In the records below, find the line containing "Éxito en FACEBOOK, TWITTER, LINKEDIN"; give it again exactly, along with every line that follows, and nothing else.

Segment Start: Given entries

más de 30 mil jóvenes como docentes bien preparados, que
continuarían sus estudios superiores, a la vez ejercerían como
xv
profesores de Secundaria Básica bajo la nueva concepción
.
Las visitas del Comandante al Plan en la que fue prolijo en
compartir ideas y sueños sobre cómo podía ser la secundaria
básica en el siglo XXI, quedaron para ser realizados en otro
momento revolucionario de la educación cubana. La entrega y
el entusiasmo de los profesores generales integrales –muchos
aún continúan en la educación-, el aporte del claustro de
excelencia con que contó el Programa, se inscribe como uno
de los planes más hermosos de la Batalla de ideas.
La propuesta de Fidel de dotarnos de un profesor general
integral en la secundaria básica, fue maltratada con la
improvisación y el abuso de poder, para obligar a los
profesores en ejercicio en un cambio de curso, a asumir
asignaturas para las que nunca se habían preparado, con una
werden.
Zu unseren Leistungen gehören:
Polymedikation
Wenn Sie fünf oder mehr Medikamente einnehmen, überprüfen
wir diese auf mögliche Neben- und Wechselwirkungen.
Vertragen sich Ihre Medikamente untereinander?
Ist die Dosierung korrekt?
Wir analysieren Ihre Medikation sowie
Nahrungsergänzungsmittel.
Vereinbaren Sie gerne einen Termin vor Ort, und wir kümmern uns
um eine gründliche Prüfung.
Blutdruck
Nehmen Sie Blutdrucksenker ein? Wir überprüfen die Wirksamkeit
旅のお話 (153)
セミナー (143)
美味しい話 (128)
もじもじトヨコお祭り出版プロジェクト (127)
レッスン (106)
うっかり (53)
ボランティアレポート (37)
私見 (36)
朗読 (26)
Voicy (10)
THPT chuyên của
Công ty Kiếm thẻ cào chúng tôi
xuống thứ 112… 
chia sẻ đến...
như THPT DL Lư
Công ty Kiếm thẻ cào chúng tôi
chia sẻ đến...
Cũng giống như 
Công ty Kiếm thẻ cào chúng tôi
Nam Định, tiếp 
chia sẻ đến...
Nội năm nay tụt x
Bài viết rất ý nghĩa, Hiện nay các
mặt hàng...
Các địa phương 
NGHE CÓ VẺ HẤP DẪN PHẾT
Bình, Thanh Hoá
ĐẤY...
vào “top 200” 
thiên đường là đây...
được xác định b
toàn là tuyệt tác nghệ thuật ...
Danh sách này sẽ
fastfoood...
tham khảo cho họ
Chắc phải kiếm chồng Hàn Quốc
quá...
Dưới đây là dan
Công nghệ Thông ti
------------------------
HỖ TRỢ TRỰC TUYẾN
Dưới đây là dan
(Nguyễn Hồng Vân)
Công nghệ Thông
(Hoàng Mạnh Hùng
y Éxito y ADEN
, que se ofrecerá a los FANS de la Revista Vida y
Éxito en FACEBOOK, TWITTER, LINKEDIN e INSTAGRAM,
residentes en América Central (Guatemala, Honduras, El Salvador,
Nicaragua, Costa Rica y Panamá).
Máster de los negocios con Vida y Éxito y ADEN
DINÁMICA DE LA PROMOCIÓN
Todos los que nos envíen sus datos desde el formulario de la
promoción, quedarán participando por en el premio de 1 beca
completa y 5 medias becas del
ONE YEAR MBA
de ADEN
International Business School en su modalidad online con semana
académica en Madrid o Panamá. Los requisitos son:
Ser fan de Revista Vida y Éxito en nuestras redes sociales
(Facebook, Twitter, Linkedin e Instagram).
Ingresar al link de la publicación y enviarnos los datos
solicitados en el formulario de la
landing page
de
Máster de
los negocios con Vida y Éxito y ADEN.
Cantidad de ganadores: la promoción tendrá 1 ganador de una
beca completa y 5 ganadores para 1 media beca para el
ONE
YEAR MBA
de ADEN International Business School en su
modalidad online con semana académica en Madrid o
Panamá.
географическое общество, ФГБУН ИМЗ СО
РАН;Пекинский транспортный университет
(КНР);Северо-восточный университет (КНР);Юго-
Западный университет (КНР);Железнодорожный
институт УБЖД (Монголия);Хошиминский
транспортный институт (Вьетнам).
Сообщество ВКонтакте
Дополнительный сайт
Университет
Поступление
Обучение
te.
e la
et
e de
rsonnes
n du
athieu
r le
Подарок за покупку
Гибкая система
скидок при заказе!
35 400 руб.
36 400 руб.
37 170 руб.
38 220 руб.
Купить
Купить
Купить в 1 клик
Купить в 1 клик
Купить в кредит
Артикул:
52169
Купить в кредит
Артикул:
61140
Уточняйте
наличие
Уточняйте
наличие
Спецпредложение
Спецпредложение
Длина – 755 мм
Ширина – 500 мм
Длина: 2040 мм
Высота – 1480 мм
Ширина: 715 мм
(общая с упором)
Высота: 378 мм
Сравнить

Segment End: Given entries

Reply to the task >>
Éxito en FACEBOOK, TWITTER, LINKEDIN e INSTAGRAM,
residentes en América Central (Guatemala, Honduras, El Salvador,
Nicaragua, Costa Rica y Panamá).
Máster de los negocios con Vida y Éxito y ADEN
DINÁMICA DE LA PROMOCIÓN
Todos los que nos envíen sus datos desde el formulario de la
promoción, quedarán participando por en el premio de 1 beca
completa y 5 medias becas del
ONE YEAR MBA
de ADEN
International Business School en su modalidad online con semana
académica en Madrid o Panamá. Los requisitos son:
Ser fan de Revista Vida y Éxito en nuestras redes sociales
(Facebook, Twitter, Linkedin e Instagram).
Ingresar al link de la publicación y enviarnos los datos
solicitados en el formulario de la
landing page
de
Máster de
los negocios con Vida y Éxito y ADEN.
Cantidad de ganadores: la promoción tendrá 1 ganador de una
beca completa y 5 ganadores para 1 media beca para el
ONE
YEAR MBA
de ADEN International Business School en su
modalidad online con semana académica en Madrid o
Panamá.
географическое общество, ФГБУН ИМЗ СО
РАН;Пекинский транспортный университет
(КНР);Северо-восточный университет (КНР);Юго-
Западный университет (КНР);Железнодорожный
институт УБЖД (Монголия);Хошиминский
транспортный институт (Вьетнам).
Сообщество ВКонтакте
Дополнительный сайт
Университет
Поступление
Обучение
te.
e la
et
e de
rsonnes
n du
athieu
r le
Подарок за покупку
Гибкая система
скидок при заказе!
35 400 руб.
36 400 руб.
37 170 руб.
38 220 руб.
Купить
Купить
Купить в 1 клик
Купить в 1 клик
Купить в кредит
Артикул:
52169
Купить в кредит
Артикул:
61140
Уточняйте
наличие
Уточняйте
наличие
Спецпредложение
Спецпредложение
Длина – 755 мм
Ширина – 500 мм
Длина: 2040 мм
Высота – 1480 мм
Ширина: 715 мм
(общая с упором)
Высота: 378 мм
Сравнить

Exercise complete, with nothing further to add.